Search code examples
mergesnakemakewildcard-expansion

Generate many files with wildcard, then merge into one


I have two rules on my Snakefile: one generates several sets of files using wildcards, the other one merges everything into a single file. This is how I wrote it:

chr = range(1,23)

rule generate:
    input:
        og_files = config["tmp"] + '/chr{chr}.bgen',
    output:
        out = multiext(config["tmp"] + '/plink/chr{{chr}}',
                       '.bed', '.bim', '.fam')
    shell:
        """
        plink \
        --bgen {input.og_files} \
        --make-bed \
        --oxford-single-chr \
        --out {config[tmp]}/plink/chr{chr}
        """
rule merge:
    input:
        plink_chr = expand(config["tmp"] + '/plink/chr{chr}.{ext}',
                           chr = chr,
                           ext = ['bed', 'bim', 'fam'])
    output:
        out = multiext(config["tmp"] + '/all',
                       '.bed', '.bim', '.fam')
    shell:
        """
        plink \
        --pmerge-list-dir {config[tmp]}/plink \
        --make-bed \
        --out {config[tmp]}/all
        """

Unfortunately, this does not allow me to track the file coming from the first rule to the 2nd rule:

$ snakemake -s myfile.smk -c1 -np                                                                           
Building DAG of jobs...                                                                                                                                       
MissingInputException in line 17 of myfile.smk:                            
Missing input files for rule merge: 
[list of all the files made by expand()]   
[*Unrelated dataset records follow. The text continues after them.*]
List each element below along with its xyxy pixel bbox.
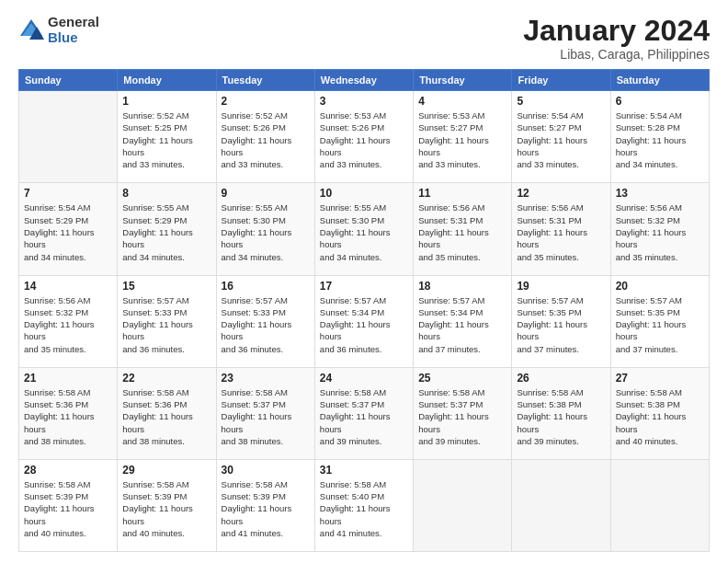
table-row: 28Sunrise: 5:58 AMSunset: 5:39 PMDayligh… (19, 459, 118, 551)
table-row: 21Sunrise: 5:58 AMSunset: 5:36 PMDayligh… (19, 367, 118, 459)
day-info: Sunrise: 5:53 AMSunset: 5:26 PMDaylight:… (320, 109, 408, 170)
table-row: 1Sunrise: 5:52 AMSunset: 5:25 PMDaylight… (118, 91, 216, 183)
daylight-minutes: and 41 minutes. (320, 527, 408, 539)
day-info: Sunrise: 5:58 AMSunset: 5:39 PMDaylight:… (24, 478, 112, 539)
sunset-text: Sunset: 5:38 PM (517, 398, 605, 410)
daylight-minutes: and 35 minutes. (418, 251, 506, 263)
week-row-1: 7Sunrise: 5:54 AMSunset: 5:29 PMDaylight… (19, 183, 710, 275)
day-info: Sunrise: 5:57 AMSunset: 5:35 PMDaylight:… (616, 294, 704, 355)
sunrise-text: Sunrise: 5:54 AM (616, 109, 704, 121)
daylight-label: Daylight: 11 hours hours (122, 134, 210, 159)
day-number: 5 (517, 95, 605, 108)
sunrise-text: Sunrise: 5:55 AM (320, 201, 408, 213)
day-info: Sunrise: 5:53 AMSunset: 5:27 PMDaylight:… (418, 109, 506, 170)
table-row: 8Sunrise: 5:55 AMSunset: 5:29 PMDaylight… (118, 183, 216, 275)
day-number: 6 (616, 95, 704, 108)
daylight-label: Daylight: 11 hours hours (517, 226, 605, 251)
table-row (610, 459, 709, 551)
day-number: 28 (24, 464, 112, 477)
day-number: 18 (418, 280, 506, 293)
day-info: Sunrise: 5:57 AMSunset: 5:33 PMDaylight:… (122, 294, 210, 355)
daylight-minutes: and 34 minutes. (320, 251, 408, 263)
daylight-label: Daylight: 11 hours hours (222, 226, 310, 251)
daylight-minutes: and 34 minutes. (616, 158, 704, 170)
sunrise-text: Sunrise: 5:58 AM (616, 386, 704, 398)
daylight-minutes: and 40 minutes. (616, 435, 704, 447)
daylight-minutes: and 36 minutes. (222, 343, 310, 355)
day-number: 22 (122, 372, 210, 385)
daylight-minutes: and 33 minutes. (320, 158, 408, 170)
sunrise-text: Sunrise: 5:53 AM (320, 109, 408, 121)
sunrise-text: Sunrise: 5:58 AM (517, 386, 605, 398)
sunrise-text: Sunrise: 5:58 AM (418, 386, 506, 398)
sunrise-text: Sunrise: 5:58 AM (222, 386, 310, 398)
daylight-minutes: and 35 minutes. (517, 251, 605, 263)
day-number: 2 (222, 95, 310, 108)
daylight-label: Daylight: 11 hours hours (418, 410, 506, 435)
daylight-label: Daylight: 11 hours hours (418, 318, 506, 343)
day-number: 11 (418, 187, 506, 200)
day-number: 8 (122, 187, 210, 200)
sunrise-text: Sunrise: 5:52 AM (122, 109, 210, 121)
sunrise-text: Sunrise: 5:56 AM (24, 294, 112, 306)
day-info: Sunrise: 5:58 AMSunset: 5:37 PMDaylight:… (320, 386, 408, 447)
sunset-text: Sunset: 5:40 PM (320, 490, 408, 502)
day-number: 13 (616, 187, 704, 200)
day-info: Sunrise: 5:54 AMSunset: 5:27 PMDaylight:… (517, 109, 605, 170)
sunset-text: Sunset: 5:25 PM (122, 121, 210, 133)
col-tuesday: Tuesday (216, 70, 314, 91)
week-row-0: 1Sunrise: 5:52 AMSunset: 5:25 PMDaylight… (19, 91, 710, 183)
day-number: 27 (616, 372, 704, 385)
col-monday: Monday (118, 70, 216, 91)
daylight-minutes: and 35 minutes. (616, 251, 704, 263)
day-number: 23 (222, 372, 310, 385)
daylight-minutes: and 40 minutes. (24, 527, 112, 539)
table-row (512, 459, 610, 551)
table-row: 3Sunrise: 5:53 AMSunset: 5:26 PMDaylight… (314, 91, 413, 183)
daylight-minutes: and 36 minutes. (122, 343, 210, 355)
sunset-text: Sunset: 5:31 PM (517, 214, 605, 226)
sunset-text: Sunset: 5:31 PM (418, 214, 506, 226)
sunset-text: Sunset: 5:32 PM (616, 214, 704, 226)
table-row: 31Sunrise: 5:58 AMSunset: 5:40 PMDayligh… (314, 459, 413, 551)
table-row: 19Sunrise: 5:57 AMSunset: 5:35 PMDayligh… (512, 275, 610, 367)
sunset-text: Sunset: 5:33 PM (222, 306, 310, 318)
logo-blue-text: Blue (48, 30, 99, 46)
sunset-text: Sunset: 5:30 PM (222, 214, 310, 226)
table-row: 22Sunrise: 5:58 AMSunset: 5:36 PMDayligh… (118, 367, 216, 459)
table-row: 16Sunrise: 5:57 AMSunset: 5:33 PMDayligh… (216, 275, 314, 367)
sunrise-text: Sunrise: 5:58 AM (122, 478, 210, 490)
daylight-minutes: and 41 minutes. (222, 527, 310, 539)
daylight-label: Daylight: 11 hours hours (24, 502, 112, 527)
table-row: 5Sunrise: 5:54 AMSunset: 5:27 PMDaylight… (512, 91, 610, 183)
daylight-label: Daylight: 11 hours hours (24, 226, 112, 251)
day-number: 30 (222, 464, 310, 477)
sunrise-text: Sunrise: 5:57 AM (122, 294, 210, 306)
sunset-text: Sunset: 5:27 PM (517, 121, 605, 133)
day-info: Sunrise: 5:58 AMSunset: 5:38 PMDaylight:… (517, 386, 605, 447)
day-info: Sunrise: 5:57 AMSunset: 5:35 PMDaylight:… (517, 294, 605, 355)
sunrise-text: Sunrise: 5:54 AM (517, 109, 605, 121)
table-row: 27Sunrise: 5:58 AMSunset: 5:38 PMDayligh… (610, 367, 709, 459)
daylight-label: Daylight: 11 hours hours (517, 318, 605, 343)
table-row: 25Sunrise: 5:58 AMSunset: 5:37 PMDayligh… (414, 367, 512, 459)
sunset-text: Sunset: 5:26 PM (320, 121, 408, 133)
header: General Blue January 2024 Libas, Caraga,… (18, 15, 710, 62)
daylight-minutes: and 38 minutes. (122, 435, 210, 447)
sunrise-text: Sunrise: 5:56 AM (517, 201, 605, 213)
daylight-label: Daylight: 11 hours hours (122, 318, 210, 343)
daylight-minutes: and 35 minutes. (24, 343, 112, 355)
day-info: Sunrise: 5:57 AMSunset: 5:33 PMDaylight:… (222, 294, 310, 355)
day-info: Sunrise: 5:58 AMSunset: 5:37 PMDaylight:… (418, 386, 506, 447)
daylight-label: Daylight: 11 hours hours (517, 410, 605, 435)
table-row: 17Sunrise: 5:57 AMSunset: 5:34 PMDayligh… (314, 275, 413, 367)
logo: General Blue (18, 15, 99, 45)
table-row: 4Sunrise: 5:53 AMSunset: 5:27 PMDaylight… (414, 91, 512, 183)
daylight-minutes: and 37 minutes. (616, 343, 704, 355)
daylight-minutes: and 39 minutes. (418, 435, 506, 447)
day-info: Sunrise: 5:58 AMSunset: 5:39 PMDaylight:… (222, 478, 310, 539)
daylight-minutes: and 33 minutes. (122, 158, 210, 170)
sunset-text: Sunset: 5:30 PM (320, 214, 408, 226)
day-info: Sunrise: 5:56 AMSunset: 5:31 PMDaylight:… (517, 201, 605, 262)
daylight-minutes: and 37 minutes. (517, 343, 605, 355)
What can I use to be able to generate the 22 sets of files with the wildcard chr in generate, but be able to track them in the input of merge? Thank you in advance for your help


Solution

  • In rule generate I think you don't want to escape the {chr} wildcard, otherwise it doesn't get replaced. I.e.:

            out = multiext(config["tmp"] + '/plink/chr{{chr}}',
                           '.bed', '.bim', '.fam')
    

    should be:

            out = multiext(config["tmp"] + '/plink/chr{chr}',
                           '.bed', '.bim', '.fam')